Лицом к счастью (Доналд) - страница 40

Гизелла видела смятение в глазах Беллы Адамс и боялась стать похожей на нее. Ведь рано или поздно ее место займет другая женщина, как она заняла место Беллы. И Роман даже не попытается смягчить удар, как накануне он просто проигнорировал свою бывшую любовницу, которая рискнула ему докучать.

Без спешки Гизелла приняла душ в его роскошном пентхаусе, высушила и расчесала волосы, позавтракала, оделась во вчерашнее, за исключением экстрамодных перчаток. Свеженькая, без макияжа, она направилась к выходу, но помедлила. Взяла фирменный бланк отеля для писем и размашисто начертала:


Спасибо за чудную ночь, и прощай. Нам лучше больше не видеться.


Она еще некоторое время раздумывала, оставлять ли такую записку. Но рассудила, что это самое верное. Если он захочет быть с ней, то сможет ее отыскать, где бы она ни находилась, для этого у него есть все необходимое. Ему известно ее имя, он знает имя ее сестры. Но если она надеется на то, чему просто не суждено быть, то сделает этим лишь хуже самой себе.

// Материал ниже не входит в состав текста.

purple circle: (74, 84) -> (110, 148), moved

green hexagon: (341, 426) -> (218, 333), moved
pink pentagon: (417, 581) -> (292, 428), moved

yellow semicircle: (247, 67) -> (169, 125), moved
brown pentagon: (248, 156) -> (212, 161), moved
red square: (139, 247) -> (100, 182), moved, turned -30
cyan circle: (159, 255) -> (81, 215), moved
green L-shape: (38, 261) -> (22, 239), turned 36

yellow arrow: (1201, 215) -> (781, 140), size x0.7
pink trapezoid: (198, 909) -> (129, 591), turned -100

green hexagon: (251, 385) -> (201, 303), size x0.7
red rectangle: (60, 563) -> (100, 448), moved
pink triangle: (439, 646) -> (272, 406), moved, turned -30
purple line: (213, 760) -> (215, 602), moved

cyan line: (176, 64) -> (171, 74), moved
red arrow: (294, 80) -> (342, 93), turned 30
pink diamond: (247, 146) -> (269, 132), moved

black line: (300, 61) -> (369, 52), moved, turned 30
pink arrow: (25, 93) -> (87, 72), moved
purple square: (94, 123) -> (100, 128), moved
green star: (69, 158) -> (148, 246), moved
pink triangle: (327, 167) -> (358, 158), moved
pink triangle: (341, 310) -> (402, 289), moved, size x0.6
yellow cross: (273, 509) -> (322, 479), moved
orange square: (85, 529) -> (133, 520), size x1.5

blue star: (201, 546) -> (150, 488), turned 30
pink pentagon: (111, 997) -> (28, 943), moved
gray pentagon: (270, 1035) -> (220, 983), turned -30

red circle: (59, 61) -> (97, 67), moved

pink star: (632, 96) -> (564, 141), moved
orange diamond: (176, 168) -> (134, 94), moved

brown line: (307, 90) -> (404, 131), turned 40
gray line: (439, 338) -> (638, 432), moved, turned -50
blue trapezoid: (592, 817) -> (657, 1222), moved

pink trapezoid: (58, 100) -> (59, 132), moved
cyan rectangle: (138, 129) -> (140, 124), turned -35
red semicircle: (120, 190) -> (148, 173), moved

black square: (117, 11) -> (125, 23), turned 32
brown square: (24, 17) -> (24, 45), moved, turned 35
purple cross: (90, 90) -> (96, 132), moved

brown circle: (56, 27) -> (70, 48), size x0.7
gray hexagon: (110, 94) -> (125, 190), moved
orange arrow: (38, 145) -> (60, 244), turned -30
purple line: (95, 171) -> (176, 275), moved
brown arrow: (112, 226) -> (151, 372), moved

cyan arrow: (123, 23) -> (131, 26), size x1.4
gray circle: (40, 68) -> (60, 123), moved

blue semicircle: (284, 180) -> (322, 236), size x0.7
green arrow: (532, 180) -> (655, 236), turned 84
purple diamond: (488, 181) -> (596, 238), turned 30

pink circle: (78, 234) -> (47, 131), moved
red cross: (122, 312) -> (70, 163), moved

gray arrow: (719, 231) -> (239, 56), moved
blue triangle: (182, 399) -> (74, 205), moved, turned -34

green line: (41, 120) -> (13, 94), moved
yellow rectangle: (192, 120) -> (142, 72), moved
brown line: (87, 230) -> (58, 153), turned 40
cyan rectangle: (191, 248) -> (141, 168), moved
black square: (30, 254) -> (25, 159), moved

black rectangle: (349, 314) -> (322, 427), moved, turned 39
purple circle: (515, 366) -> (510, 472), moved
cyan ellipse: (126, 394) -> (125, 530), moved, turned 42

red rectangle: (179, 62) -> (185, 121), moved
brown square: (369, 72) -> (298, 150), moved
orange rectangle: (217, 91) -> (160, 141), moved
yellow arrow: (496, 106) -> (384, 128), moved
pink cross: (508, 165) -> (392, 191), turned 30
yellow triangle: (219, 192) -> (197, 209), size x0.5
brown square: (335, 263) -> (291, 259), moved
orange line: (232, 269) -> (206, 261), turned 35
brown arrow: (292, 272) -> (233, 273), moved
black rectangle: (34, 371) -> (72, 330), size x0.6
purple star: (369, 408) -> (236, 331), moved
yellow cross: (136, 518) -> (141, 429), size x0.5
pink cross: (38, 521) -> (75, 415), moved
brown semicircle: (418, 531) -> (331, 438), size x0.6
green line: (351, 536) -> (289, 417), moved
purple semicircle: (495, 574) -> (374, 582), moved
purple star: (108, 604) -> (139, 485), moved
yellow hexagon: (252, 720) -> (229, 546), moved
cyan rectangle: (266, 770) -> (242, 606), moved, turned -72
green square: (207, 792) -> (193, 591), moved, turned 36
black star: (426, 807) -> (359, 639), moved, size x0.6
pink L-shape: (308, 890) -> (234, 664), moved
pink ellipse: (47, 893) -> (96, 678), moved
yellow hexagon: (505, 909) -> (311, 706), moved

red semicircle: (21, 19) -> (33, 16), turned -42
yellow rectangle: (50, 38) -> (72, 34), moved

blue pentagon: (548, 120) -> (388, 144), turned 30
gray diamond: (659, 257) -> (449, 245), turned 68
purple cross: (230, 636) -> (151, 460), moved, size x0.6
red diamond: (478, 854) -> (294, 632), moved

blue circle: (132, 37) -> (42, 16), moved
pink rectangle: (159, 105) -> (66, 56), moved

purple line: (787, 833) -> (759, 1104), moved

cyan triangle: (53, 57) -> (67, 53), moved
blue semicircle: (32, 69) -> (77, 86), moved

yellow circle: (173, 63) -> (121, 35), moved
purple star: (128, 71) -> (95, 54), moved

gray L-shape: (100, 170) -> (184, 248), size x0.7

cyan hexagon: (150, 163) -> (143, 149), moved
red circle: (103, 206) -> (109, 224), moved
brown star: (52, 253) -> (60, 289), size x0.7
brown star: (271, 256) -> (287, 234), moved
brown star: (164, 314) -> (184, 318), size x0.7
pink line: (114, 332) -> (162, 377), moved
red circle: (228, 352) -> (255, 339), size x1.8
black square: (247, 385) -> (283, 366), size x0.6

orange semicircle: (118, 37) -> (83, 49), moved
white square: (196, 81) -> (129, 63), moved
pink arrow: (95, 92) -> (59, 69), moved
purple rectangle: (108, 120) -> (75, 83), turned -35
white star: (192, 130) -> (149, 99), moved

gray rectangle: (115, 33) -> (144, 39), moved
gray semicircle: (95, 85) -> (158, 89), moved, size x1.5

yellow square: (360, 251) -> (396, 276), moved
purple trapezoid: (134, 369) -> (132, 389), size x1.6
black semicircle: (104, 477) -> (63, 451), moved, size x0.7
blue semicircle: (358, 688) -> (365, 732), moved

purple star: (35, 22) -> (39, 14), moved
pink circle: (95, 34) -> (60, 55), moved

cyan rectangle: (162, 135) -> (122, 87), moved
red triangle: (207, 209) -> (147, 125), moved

Исходя из этих соображений, Гизелла решительно положила записку на видное место на столике в холле пентхауса и, покинув номер, отправилась на Северное побережье к Мауре.

Единственное, что ей не давало покоя, — невозможность с кем-либо обсудить новый опыт и новые переживания. От бабушки она привыкла слушать только мудрые советы и наставления. А сокровенным могла поделиться только с сестренкой Лолли. Но Леола была далеко, а тема — слишком щекотливая, чтобы обсуждать ее по телефону.

Она даже испытывала некоторый гнев оттого, что первый же ее серьезный роман оказался таким негладким. Его даже романом нельзя было назвать. А если она расскажет обо всем бабушке, то та даже вольна будет счесть поведение внучки аморальным. У самой Гизеллы не было твердого мнения, как к этой истории с заморским принцем следует относиться.

Гизелла злилась в первую очередь на саму себя, поскольку сердиться на бьющую энергией стихию, каковой ей виделся Роман Магнати, было бесполезно. Этой стихии можно было только противостоять, что она и делала, без всякой надежды направить развитие событий по приемлемому для самой себя руслу. То, что Роман живет в полном согласии со своими холостяцкими представлениями, у Гизеллы не было никаких сомнений. Навязать что-либо такому человеку не представлялось возможным. Тем более что у Гизеллы и не возникало такого желания, поскольку в мечтах она лелеяла идею абсолютной обоюдности порывов. Но и запретить себе любить этого повесу она тоже не могла.

Именно любить — теперь Гизелла знала точно, что испытывает к Роману это священное чувство. И без него она бы не позволила себе уйти так далеко.